* Entries shown *
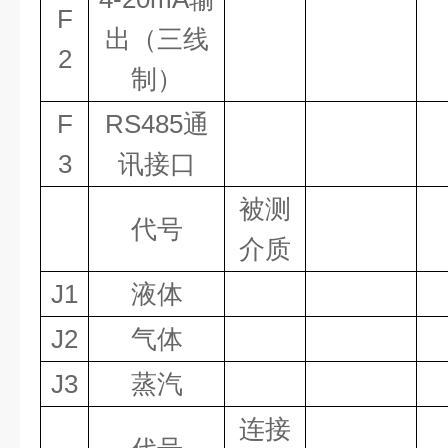
F
出（三线
2
制）
F
RS485通
3
讯接口
被测
代号
介质
J1
液体
J2
气体
J3
蒸汽
连接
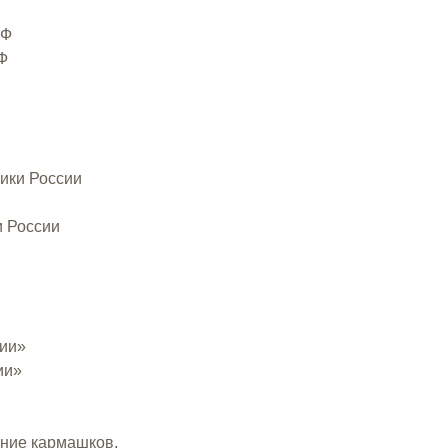
РФ
Ф
ники России
и России
сии»
ии»
ние кармашков.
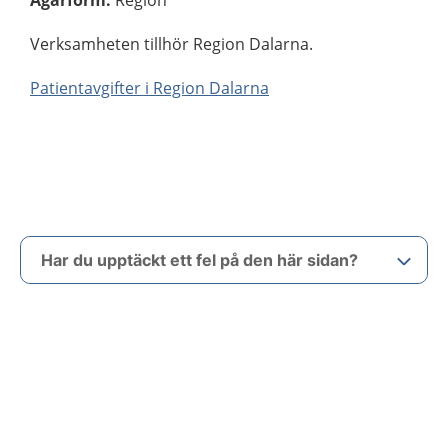
Ägarform
:
Region
Verksamheten tillhör Region Dalarna.
Patientavgifter i Region Dalarna
Har du upptäckt ett fel på den här sidan?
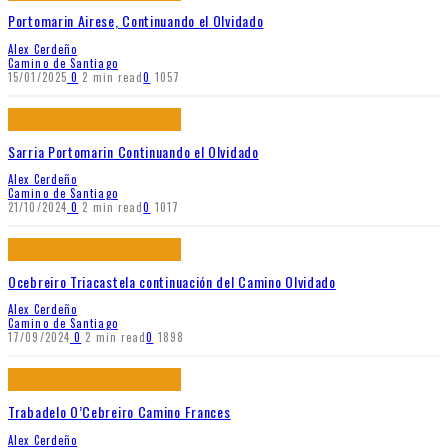
Portomarin Airese, Continuando el Olvidado
Alex Cerdeño
Camino de Santiago
15/01/2025
0
2 min read
0
1057
Sarria Portomarin Continuando el Olvidado
Alex Cerdeño
Camino de Santiago
21/10/2024
0
2 min read
0
1017
Ocebreiro Triacastela continuación del Camino Olvidado
Alex Cerdeño
Camino de Santiago
17/09/2024
0
2 min read
0
1898
Trabadelo O’Cebreiro Camino Frances
Alex Cerdeño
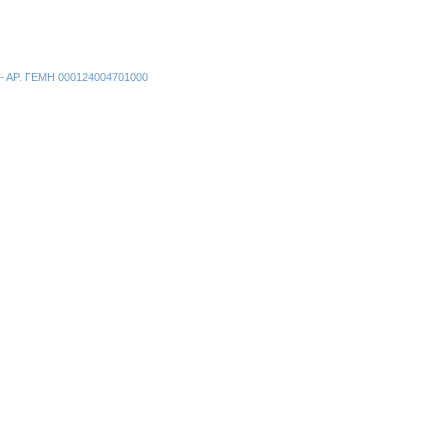
ν - ΑΡ. ΓΕΜΗ 000124004701000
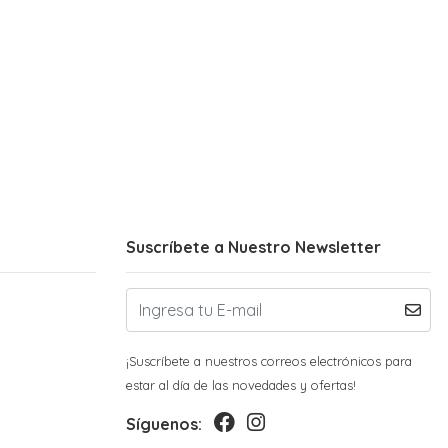
Suscríbete a Nuestro Newsletter
¡Suscríbete a nuestros correos electrónicos para
estar al día de las novedades y ofertas!
Síguenos:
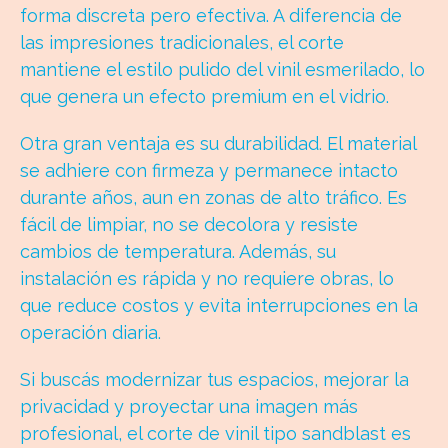
forma discreta pero efectiva. A diferencia de
las impresiones tradicionales, el corte
mantiene el estilo pulido del vinil esmerilado, lo
que genera un efecto premium en el vidrio.
Otra gran ventaja es su durabilidad. El material
se adhiere con firmeza y permanece intacto
durante años, aun en zonas de alto tráfico. Es
fácil de limpiar, no se decolora y resiste
cambios de temperatura. Además, su
instalación es rápida y no requiere obras, lo
que reduce costos y evita interrupciones en la
operación diaria.
Si buscás modernizar tus espacios, mejorar la
privacidad y proyectar una imagen más
profesional, el corte de vinil tipo sandblast es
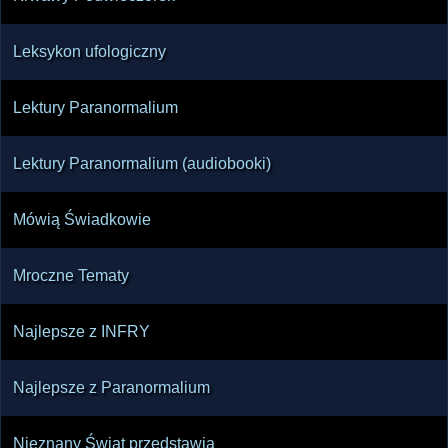
Leksykon ufologiczny
Lektury Paranormalium
Lektury Paranormalium (audiobooki)
Mówią Świadkowie
Mroczne Tematy
Najlepsze z INFRY
Najlepsze z Paranormalium
Nieznany Świat przedstawia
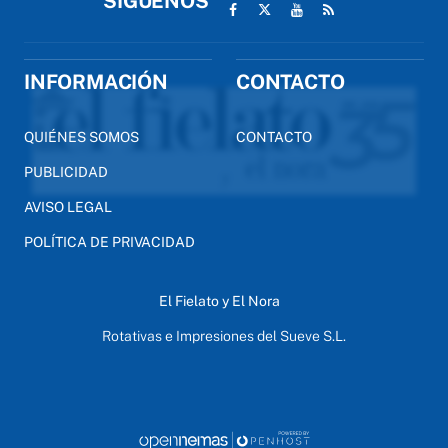
SÍGUENOS
INFORMACIÓN
CONTACTO
QUIÉNES SOMOS
CONTACTO
PUBLICIDAD
AVISO LEGAL
POLÍTICA DE PRIVACIDAD
El Fielato y El Nora
Rotativas e Impresiones del Sueve S.L.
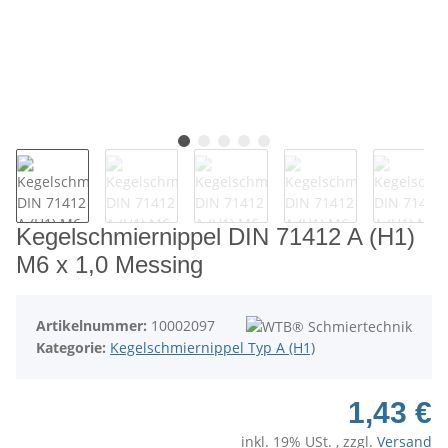
Kegelschmiernippel DIN 71412 A (H1)
M6 x 1,0 Messing
Artikelnummer:
10002097
Kategorie:
Kegelschmiernippel Typ A (H1)
1,43 €
inkl. 19% USt. , zzgl.
Versand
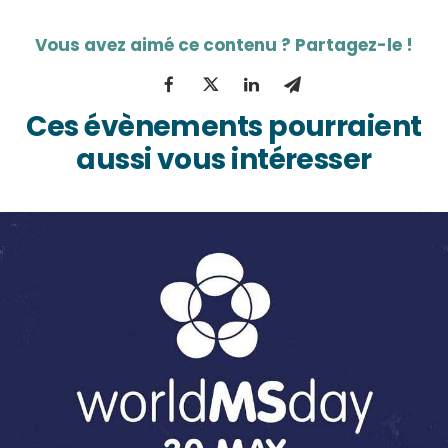
Ces évènements pourraient
aussi vous intéresser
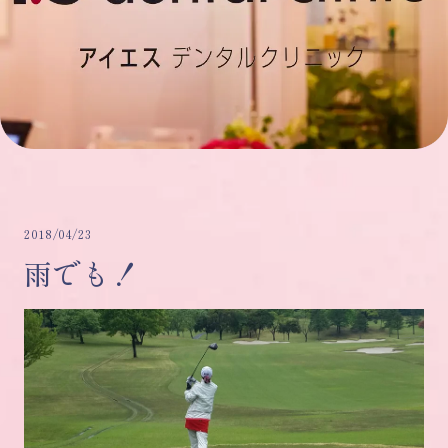
2018/04/23
雨でも！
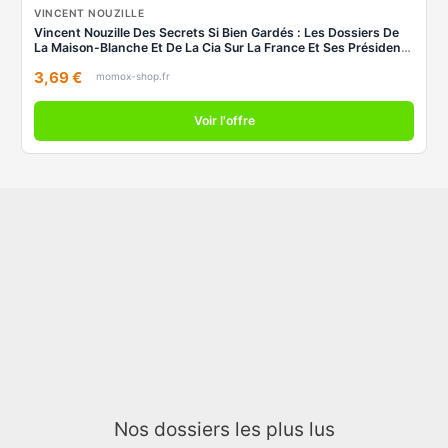
VINCENT NOUZILLE
Vincent Nouzille Des Secrets Si Bien Gardés : Les Dossiers De
La Maison-Blanche Et De La Cia Sur La France Et Ses Présidents
: 1958-1981
3,69 €
momox-shop.fr
Voir l'offre
Nos dossiers les plus lus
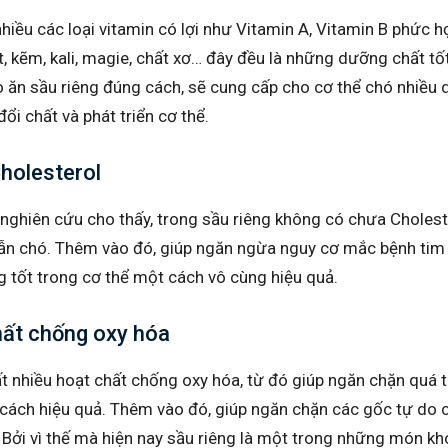
nhiều các loại vitamin có lợi như Vitamin A, Vitamin B phức h
, kẽm, kali, magie, chất xơ… đây đều là những dưỡng chất tố
o ăn sầu riêng đúng cách, sẽ cung cấp cho cơ thể chó nhiều
đổi chất và phát triển cơ thể.
holesterol
nghiên cứu cho thấy, trong sầu riêng không có chưa Cholest
lẫn chó. Thêm vào đó, giúp ngăn ngừa nguy cơ mắc bệnh tim
g tốt trong cơ thể một cách vô cùng hiệu quả.
hất chống oxy hóa
t nhiều hoạt chất chống oxy hóa, từ đó giúp ngăn chặn quá t
 cách hiệu quả. Thêm vào đó, giúp ngăn chặn các gốc tự do 
Bởi vì thế mà hiện nay sầu riêng là một trong những món kh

* Problem description *
Say how many lines in the data above contain the string "chất", and give no other output.

* Answer to the exercise *
3